Un pro­cu­reur, à Mar­seille, a lâché le mot : mimé­tisme. Les voyous incen­diaires d’un bus auraient agi ain­si, en imi­tant leurs devan­ciers, héros des ban­lieues pari­siennes. À quoi ils auraient été inci­tés par « les médias ». Deux remarques :

– Le magis­trat me fait pen­ser à ces Dia­foi­rus pre­nant l’effet pour la cause et qui, pour mas­quer leur igno­rance, l’habillent de mots fort savants. « Mimé­tisme », certes, ne relève pas du voca­bu­laire exor­bi­tant du droit com­mun… Pas cer­tain cepen­dant que chez les petites frappes du quar­tier Saint-Jérôme il ne soit pris pour une mala­die étrange.

Si un pro­cu­reur peut par­ler comme un tou­bib, son rôle n’est tou­te­fois pas de soi­gner. Il est là pour accu­ser, au nom de la Répu­blique et de la socié­té. À celles-ci d’apporter leurs remèdes. Qui eux-mêmes résultent d’un diag­nos­tic, lequel enfin remonte au niveau moral et social de la Cité – ce qu’on appelle la poli­tique.

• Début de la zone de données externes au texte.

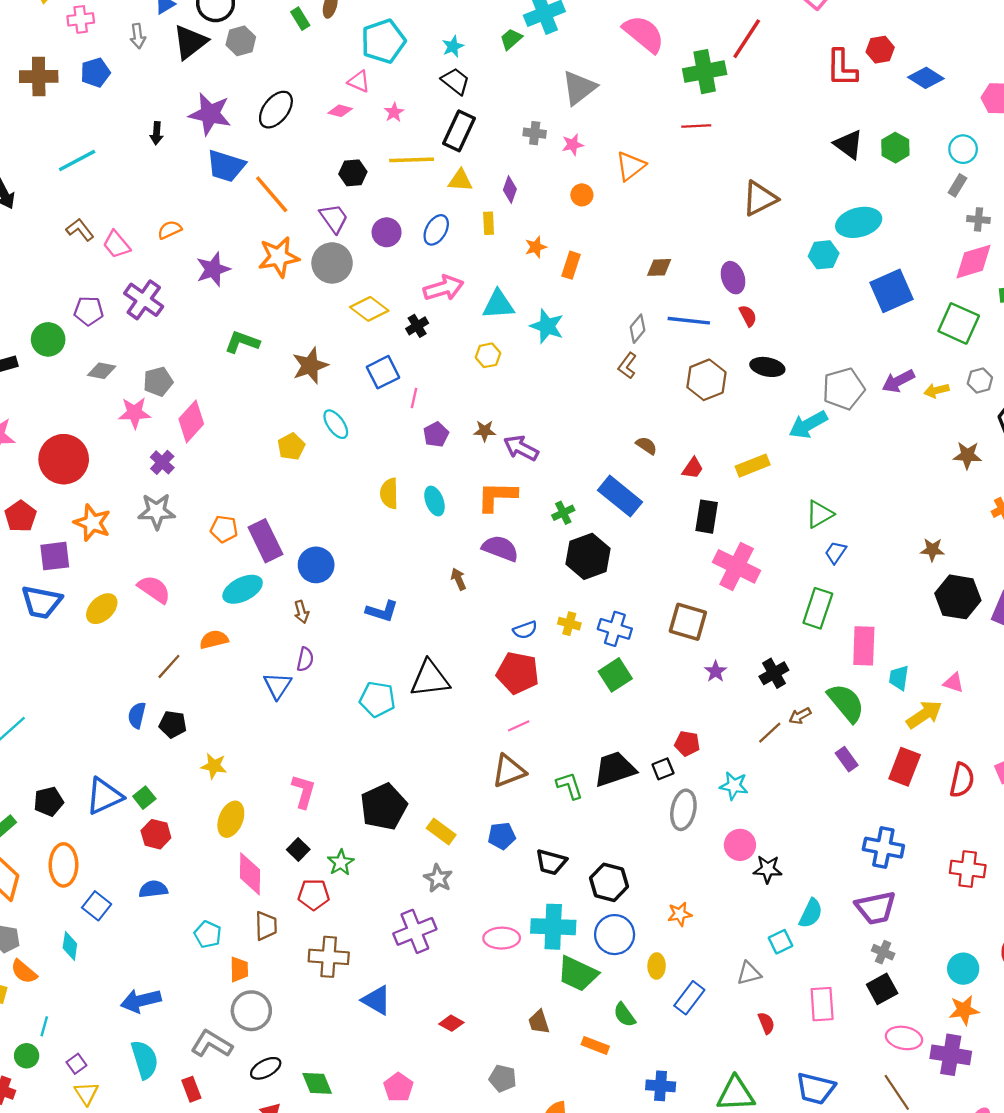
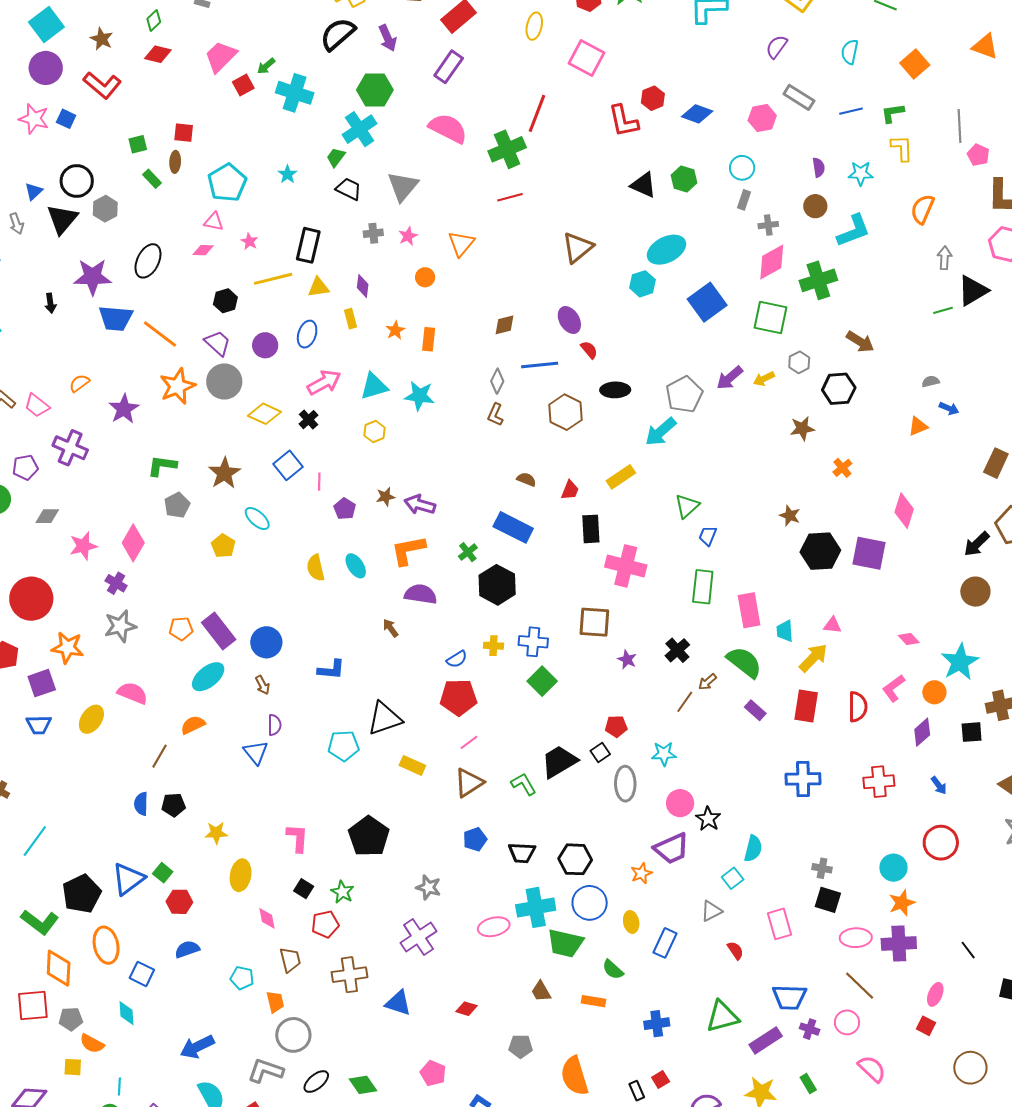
black trapezoid: (455, 81) -> (349, 189), moved
gray pentagon: (158, 382) -> (177, 505), moved
brown star: (932, 550) -> (790, 516), turned 30
blue trapezoid: (41, 602) -> (39, 725), size x0.7
black pentagon: (49, 801) -> (82, 894), size x1.5
yellow rectangle: (441, 831) -> (412, 765), moved
black star: (768, 869) -> (708, 819), turned -30
pink diamond: (250, 874) -> (267, 918), size x0.6
purple trapezoid: (876, 908) -> (672, 848), moved
black square: (882, 989) -> (828, 900), turned -32

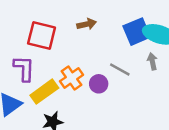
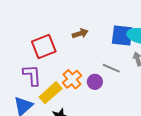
blue square: (137, 32) -> (122, 36), turned 35
red square: (42, 35) -> (44, 46), turned -30

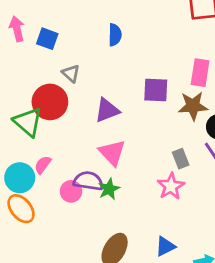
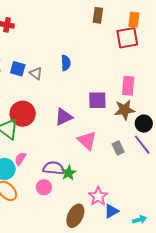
gray triangle: (71, 73) -> (36, 73), moved
pink triangle: (112, 153) -> (87, 141), moved
pink star: (171, 186) -> (98, 196), moved
pink circle: (71, 191) -> (44, 187), moved

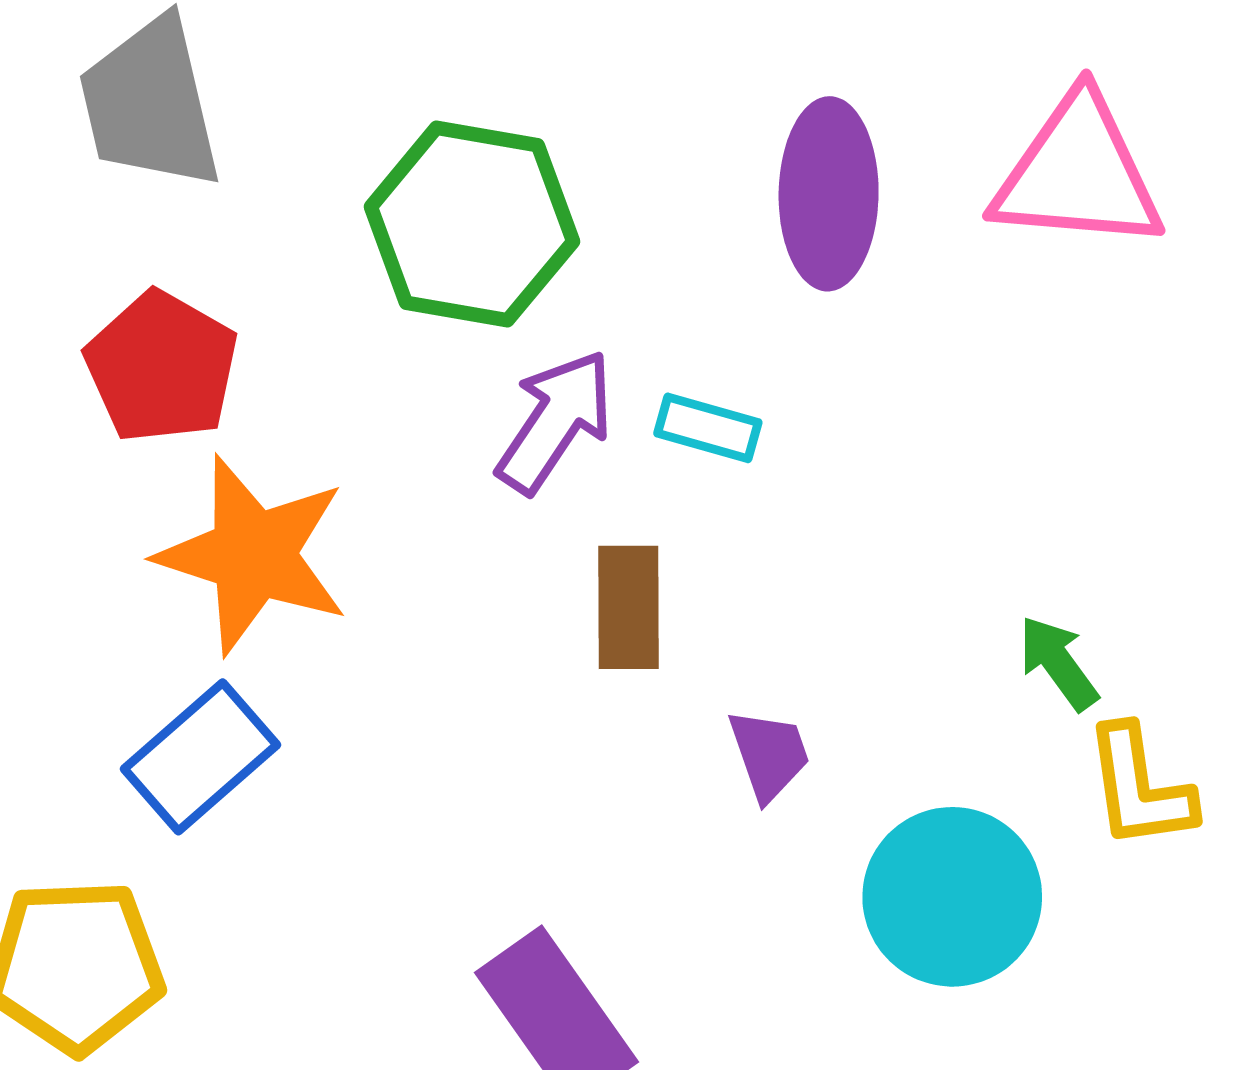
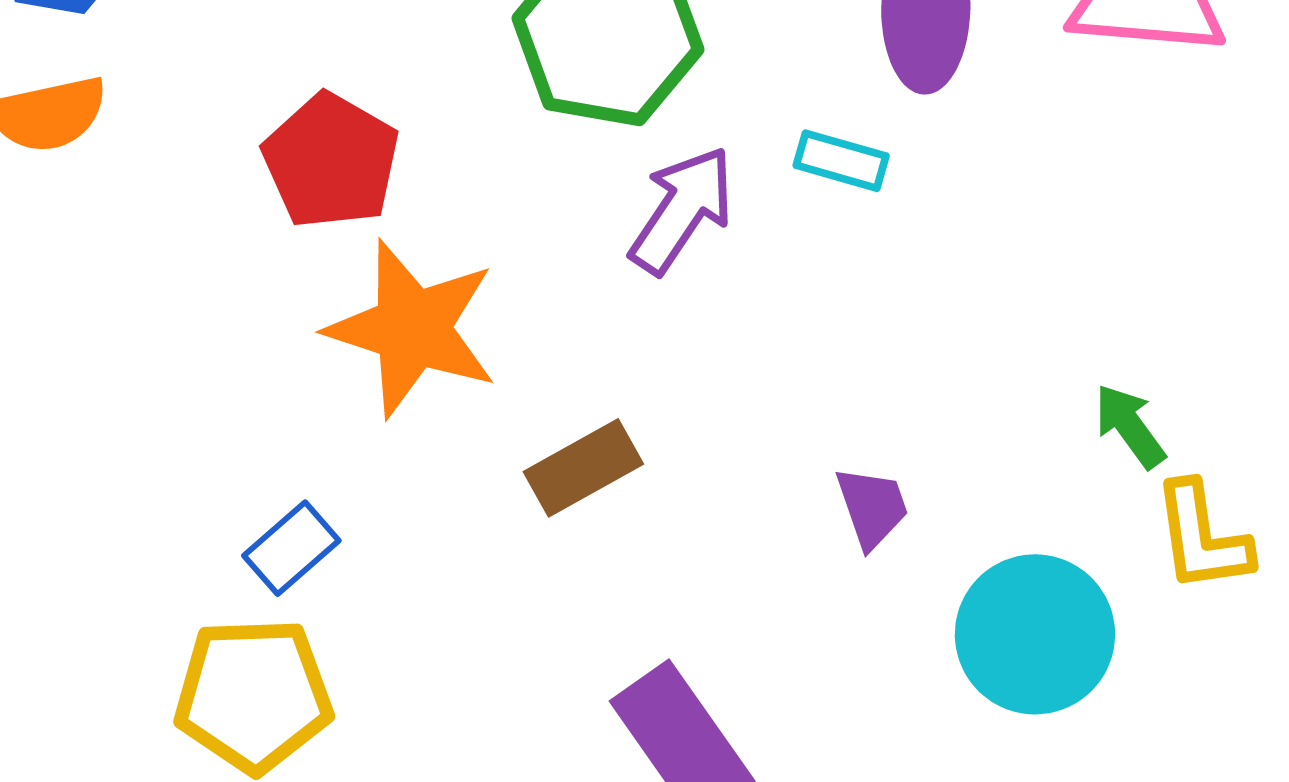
cyan rectangle: (708, 428) -> (841, 161), moved
brown rectangle: (628, 607) -> (583, 468), moved, turned 61
blue rectangle: (200, 757) -> (291, 548), moved, size x0.7

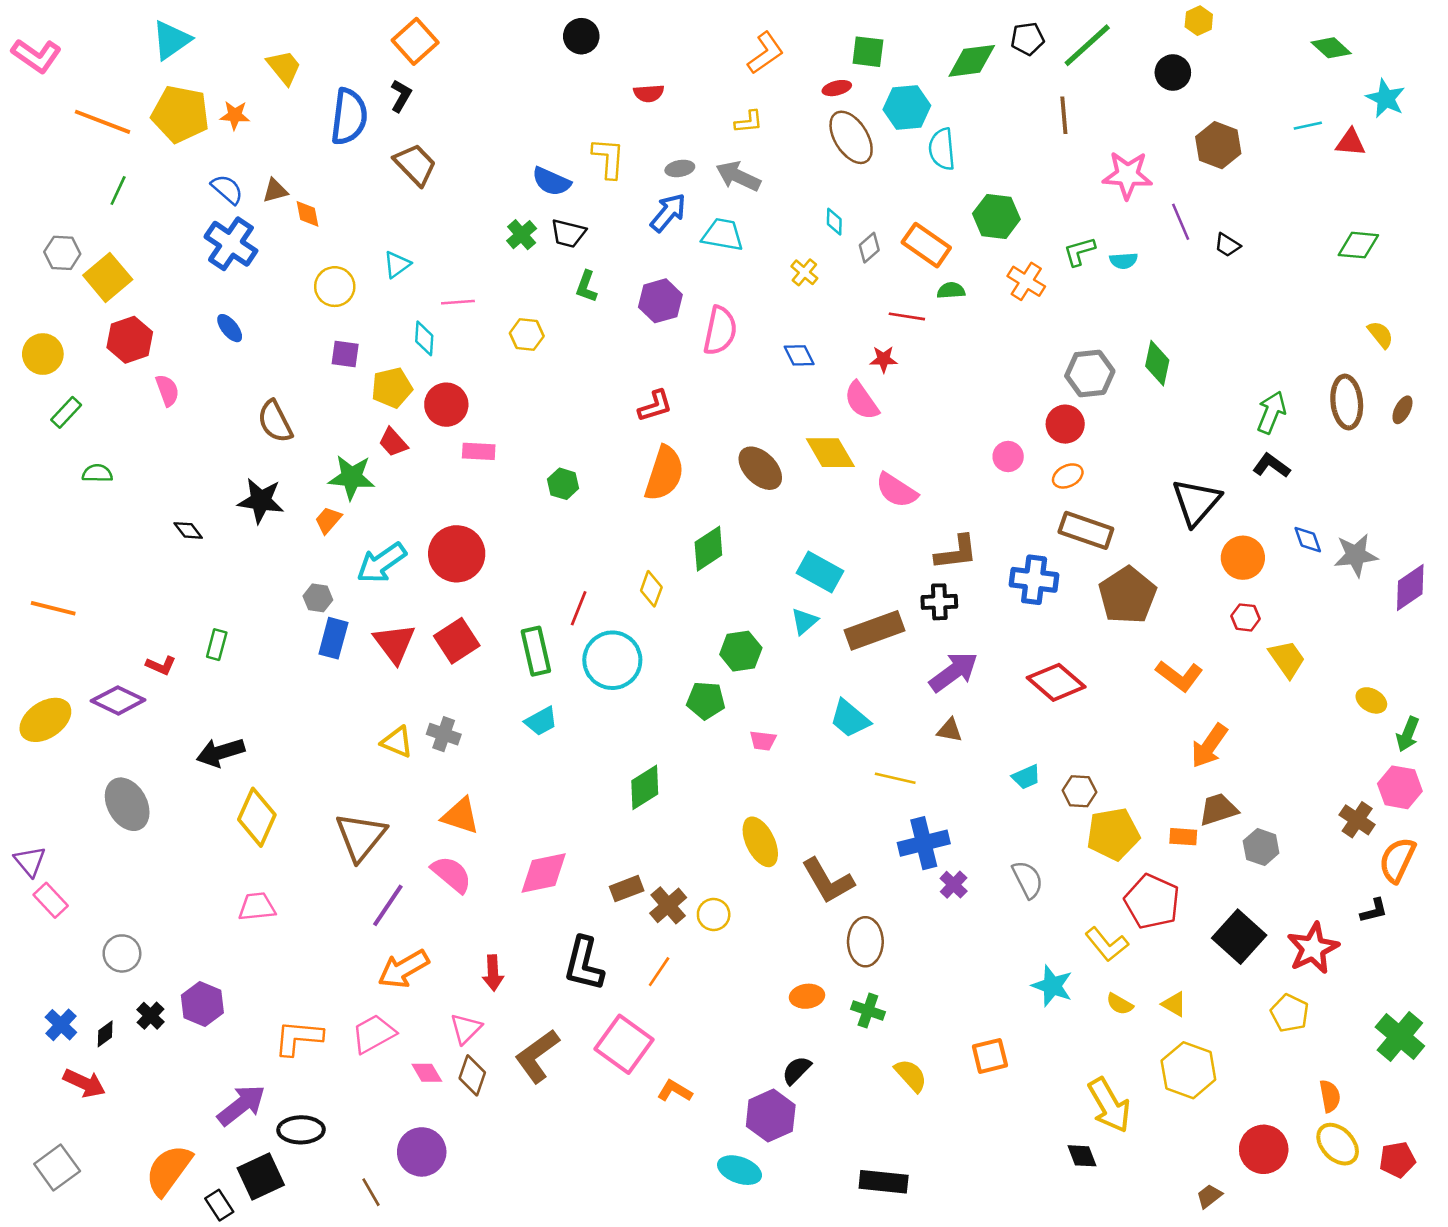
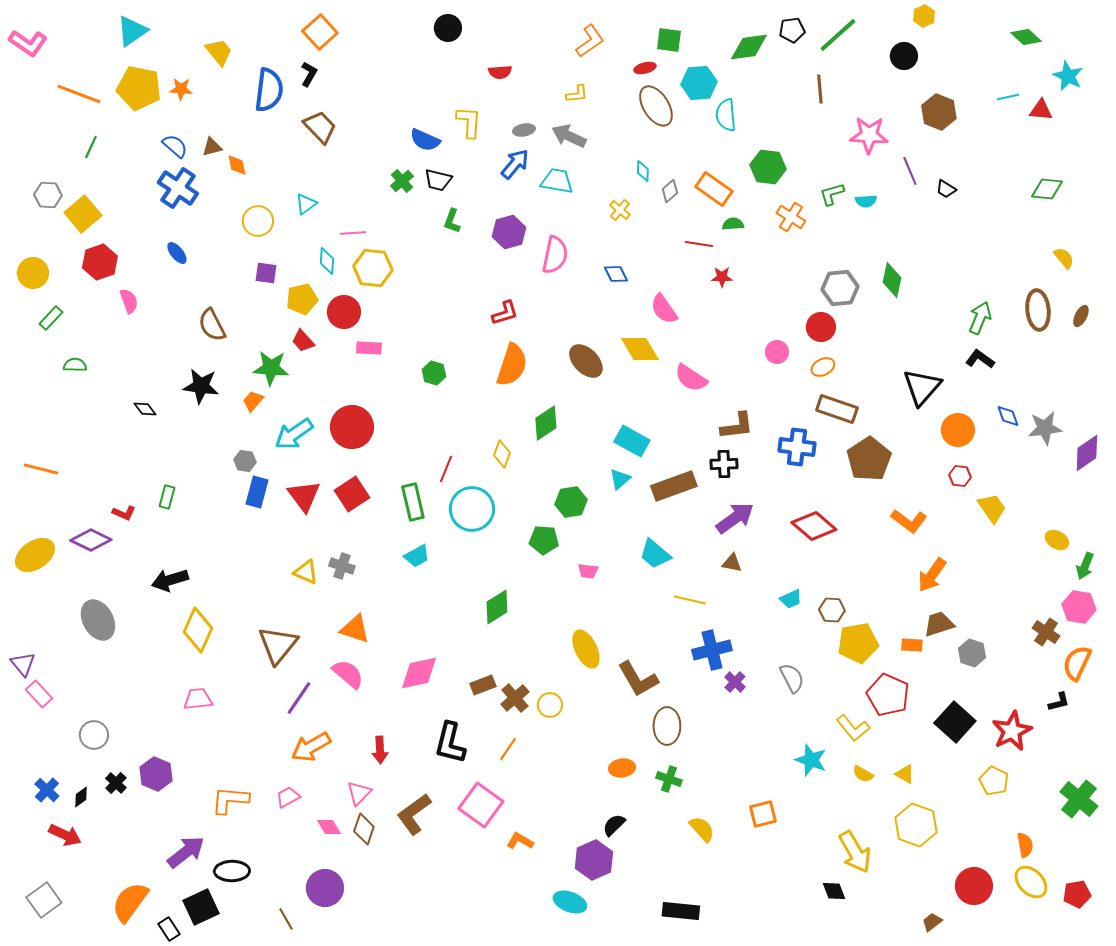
yellow hexagon: (527, 335) -> (373, 268), moved, size x1.5
red star: (884, 359) -> (722, 277), moved
pink trapezoid: (374, 1034) -> (288, 797), size x0.7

– En par­lant de mimé­tisme, le magis­trat mar­seillais a donc aus­si poin­té du doigt les médias. Savoir si les­dits jour­naux, radios, télés en ont fait des tonnes sur l’affaire est une ques­tion ouverte : quand est-ce qu’on en dit trop ou pas assez ? A moins que, au delà du quan­ti­ta­tif, la ques­tion ne soit plu­tôt celle du com­ment on sai­sit les faits, com­ment on se sai­sit de leur com­plexi­té. Com­ment on appri­voise la machine avant son embal­le­ment : plus de « tenue de route », plus de volant res­pon­sable, plus de freins éthiques.

Une autre ques­tion me tara­buste, que j’aborde sou­vent ici, celle du mimé­tisme intra et inter média­tique. Comme la Facul­té, je recours aus­si à un mot même pas dans les dicos : panur­gisme, en réfé­rence aux mou­tons du fameux Panurge, ber­ger de son état – comme se voient aus­si volon­tiers cer­tains jour­na­listes. Tan­dis que la plu­part des autres ont géné­ra­le­ment opté pour l’état de mou­tons (dociles), bre­bis (bêlantes) se dépla­çant dans l’actualité comme autant de trou­peaux agis par le Panurge invi­sible qui les ras­semble et les pousse vers les mêmes lieux com­muns. Ain­si en fut-il de la décla­ra­tion du pro­cu­reur mar­seillais : il a dit « mimé­tisme » et, comme un seul mou­ton, le trou­peau tout entier des médias domi­nants et de leurs dociles agneaux s’est mis à bêler « mimé­tisme », « mimé­tisme », « mimé­tisme »…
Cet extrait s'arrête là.